Even more robust: The Huffington Post. As strange as I think Arianna Huffington is, she is openly working to create a network of solid reportage that rivals mainstream media. She’s built a network of citizen reporters around the world who are able to cover breaking news with speed and accuracy that rivals all but the biggest networks — and on that point, not for long.
If America’s great experiment in democracy is to survive, a free press (broadcast, etc), one that doggedly tracks the actions of government and the powerful, is the only protection we have from those who could evenutally undermine freedom as we have known it.
Outlets will continue to close, to re-org, to downsize. That’s the fundamental nature of change. But journalists will always be journalists, whether they are working for CNN or Arianna Huffington. They report the news. This will not change.
What will change is our base habit around news consumption, for a while. See, convergence is happening on more fronts that will impact media than just changing business models that throw a wrench in mainstream media dominance. Luckily, the end result may be more transparent than we think.
The first is technology. Right now, we can look at what is happening with media delivery systems like YouTube, Vimeo, BitTorrent and the like and build a personal broadcast system where consumption takes place more on your computer than your TV. And once it’s on your computer, it’s on your iPhone, your Blackberry, wherever.
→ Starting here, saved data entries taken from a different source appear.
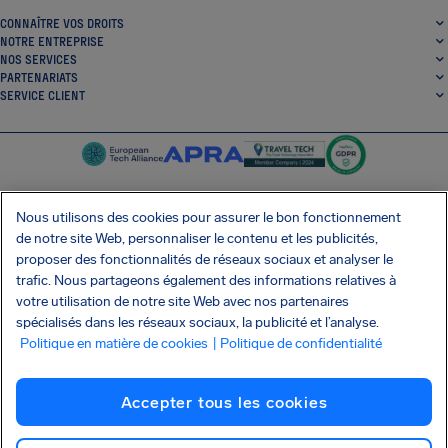
CONNAÎTRE VOS DROITS
NOTRE ENTREPRISE
NOS SERVICES
PARTENARIATS
SERVICE CLIENT
Nous utilisons des cookies pour assurer le bon fonctionnement
de notre site Web, personnaliser le contenu et les publicités,
SocialFacebook
SocialTwitter
SocialInstagram
SocialLinkedin
proposer des fonctionnalités de réseaux sociaux et analyser le
trafic. Nous partageons également des informations relatives à
OBTENEZ NOTRE APPLI GRATUITE
votre utilisation de notre site Web avec nos partenaires
spécialisés dans les réseaux sociaux, la publicité et l’analyse.
Politique en matière de cookies
| Politique de confidentialité
Conditions générales
Politique de confidentialité
Cookies
Imprint
Accepter tous les cookies
Attaque de la chaîne d'approvisionnement Shai-Hulud
Résilier le contrat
The pendulum will swing back as more and more cable and telecom operators penetrate the suburbs with their high-speed data, pulling coax in favor of fiber to the home and making those computer media streams ubiquitous across screens. The changing media hegemony is not about the decline of one TV screen in the living room. It’s about the virulent increase in the number of screens all around us, all the time.
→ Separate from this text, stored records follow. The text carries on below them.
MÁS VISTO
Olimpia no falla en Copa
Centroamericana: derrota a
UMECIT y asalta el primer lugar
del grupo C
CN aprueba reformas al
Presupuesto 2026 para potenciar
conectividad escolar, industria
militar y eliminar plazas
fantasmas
And with more screens, comes more content. I should say, the need for more content. This should sound familiar to anyone who switched from rabbit ears to cable in the 90’s. As our technical capacity to shove signal into our homes increased exponentially, so did our need for more content to fill that signal. And so was born about 1,000 channels of nonsense to supplement the 3 channels of value on our cable bills. Those being Comedy Central, Sci-Fi, and Porn, of course, in no particular order.
What this increase in signal has done for news junkies is massive. Think about it this way…
The first Gulf War ushered in the era of 24-hour, round-the-clock cable news and catapulted the news channels from kitschy obscurity to mainstream competitor in about 48 hours. The viewing habits of your average news junky were pretty predictable: turn it on, keep it on, glue yourself to it.
New media journalism offers the same benefit to news junkies on a virtually unlimited content spectrum. Streaming news video from multiple sites, multiple freelance journalists, multiple war zones, all delivered in high def wherever your screens may be.
But the new media business model is even more interesting. A smart outlet with a good network of stringers can start subsidizing news production with direct ad contracts much more efficiently than the current model.
Things will change. Things will likely get worse before they get better. But there is a model in the offing that will at once upset the current system and offer something even better for consumers with every bit of the investigative and research talent that the best houses support today.
As it happens, as I’m writing this I’m catching up on This Week in Tech since I’ve been on vacation for the last few weeks. In TWiT 150, Leo Laporte and guests Jason Calacanis, Tom Merritt and Dwight Silverman have a fantastic discussion on just this issue — old media embracing and extending the new in reportage — it’s worth a good listen.